Barbados National Claimed $120M in False Tax Refunds

Barbados National Claimed $120M in False Tax Refunds

On November 7, 2012, the Department of Justice reported that Andrew J Watts was sentenced to 114 months in prison by US District Judge Joan Gottschall in Chicago.  He was also ordered to pay $1.7 million in restitution for stealing identities and engaging in a federal income tax refund fraud scheme.  Watts is a Barbados national.  

Court documents show that Watts filed the fraudulent federal income tax returns from 2007 to 2011.  He used the names of deceased taxpayers and forged their signatures to obtain the fraudulent refunds, and he even claimed himself as the deceased person’s representative in some cases.  

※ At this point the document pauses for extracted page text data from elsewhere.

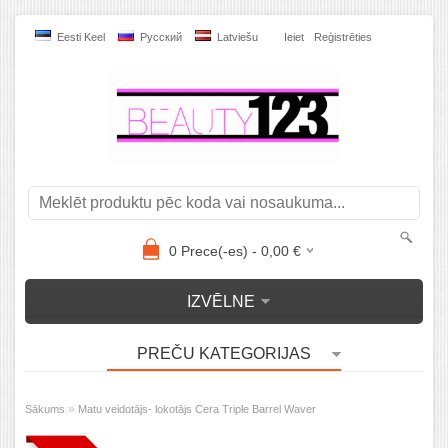
Eesti Keel
Pусский
Latviešu
Ieiet
Reģistrēties
0
Prece(-es) -
0,00
€
IZVĒLNE
PREČU KATEGORIJAS
»
Sākums
Matu veidotājs- lokotājs Cera Triple Barrel Waver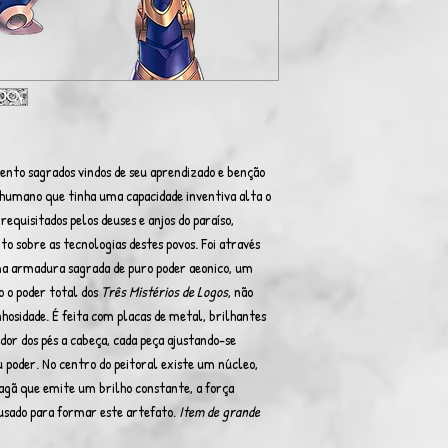
ento sagrados vindos de seu aprendizado e benção
m humano que tinha uma capacidade inventiva alta o
requisitados pelos deuses e anjos do paraíso,
 sobre as tecnologias destes povos. Foi através
uma armadura sagrada de puro poder aeonico, um
 o poder total dos
Três Mistérios de Logos
, não
sidade. É feita com placas de metal, brilhantes
or dos pés a cabeça, cada peça ajustando-se
 poder. No centro do peitoral existe um núcleo,
pagã que emite um brilho constante, a força
 usado para formar este artefato.
Item de grande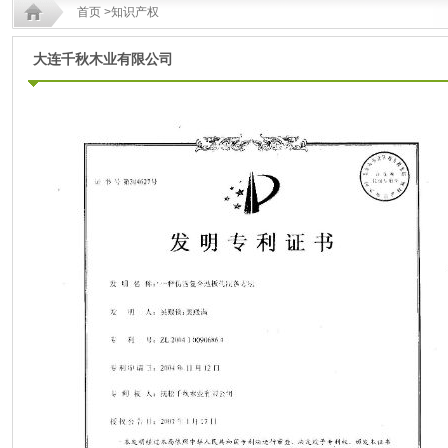
首页
>知识产权
大连千秋木业有限公司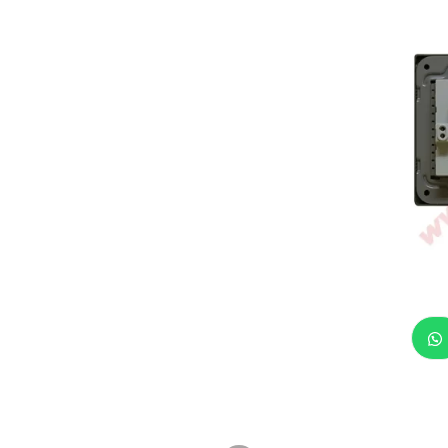
Italian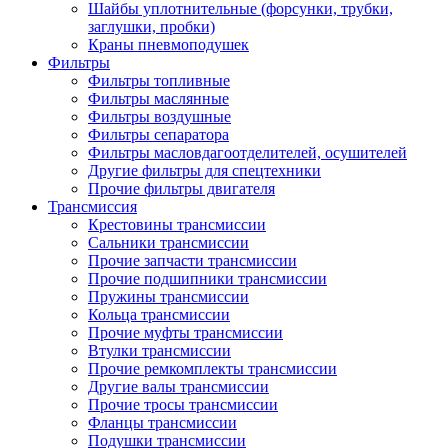
Шайбы уплотнительные (форсунки, трубки,
заглушки, пробки)
Краны пневмоподушек
Фильтры
Фильтры топливные
Фильтры маслянные
Фильтры воздушные
Фильтры сепаратора
Фильтры масловдагоотделителей, осушителей
Другие фильтры для спецтехники
Прочие фильтры двигателя
Трансмиссия
Крестовины трансмиссии
Сальники трансмиссии
Прочие запчасти трансмиссии
Прочие подшипники трансмиссии
Пружины трансмиссии
Кольца трансмиссии
Прочие муфты трансмиссии
Втулки трансмиссии
Прочие ремкомплекты трансмиссии
Другие валы трансмиссии
Прочие тросы трансмиссии
Фланцы трансмиссии
Подушки трансмиссии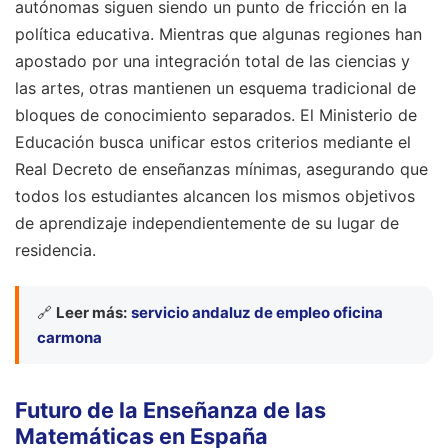
autónomas siguen siendo un punto de fricción en la
política educativa. Mientras que algunas regiones han
apostado por una integración total de las ciencias y
las artes, otras mantienen un esquema tradicional de
bloques de conocimiento separados. El Ministerio de
Educación busca unificar estos criterios mediante el
Real Decreto de enseñanzas mínimas, asegurando que
todos los estudiantes alcancen los mismos objetivos
de aprendizaje independientemente de su lugar de
residencia.
🔗
Leer más:
servicio andaluz de empleo oficina
carmona
Futuro de la Enseñanza de las
Matemáticas en España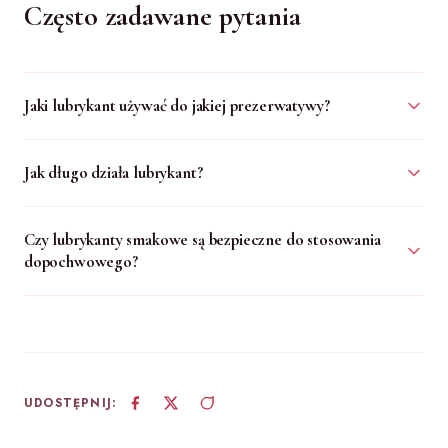
Często zadawane pytania
Jaki lubrykant używać do jakiej prezerwatywy?
Jak długo działa lubrykant?
Czy lubrykanty smakowe są bezpieczne do stosowania
dopochwowego?
UDOSTĘPNIJ:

In total, Watts filed more than 470 fraudulent federal income tax returns.  He is believed to have claimed about $120 million, and the Internal Revenue Service issued over $10 million in refunds.  In order to conceal the fraud, Watts instructed the IRS to send the refund checks to an electronic deposit or an address he controlled.  

Kathryn Keneally, Assistant Attorney General for the Justice Department’s Tax Division, stated: “While all taxpayers are victims when criminals file false tax returns using stolen identities, those who falsely use the names of deceased individuals add to the grief and burdens of their families.”

Watts pleaded guilty on July 10, 2012, and he pleaded to one count of aggravated identity theft and one count of mail fraud.

IRS-Criminal Investigation Chief Richard Weber noted: “IRS-Criminal Investigation has made investigating refund fraud and identity theft a top priority and we will vigorously pursue those who undermine the integrity of the U.S. tax system.  Individuals who commit refund fraud and identity theft of this magnitude deserve to be punished to the fullest extent of the law.”

Assistant U.S. Attorney Patrick J. King, Jr. with the Northern District of Illinois and Trial Attorney Michelle Petersen with the Department of Justice’s Tax Division were in charge of prosecution.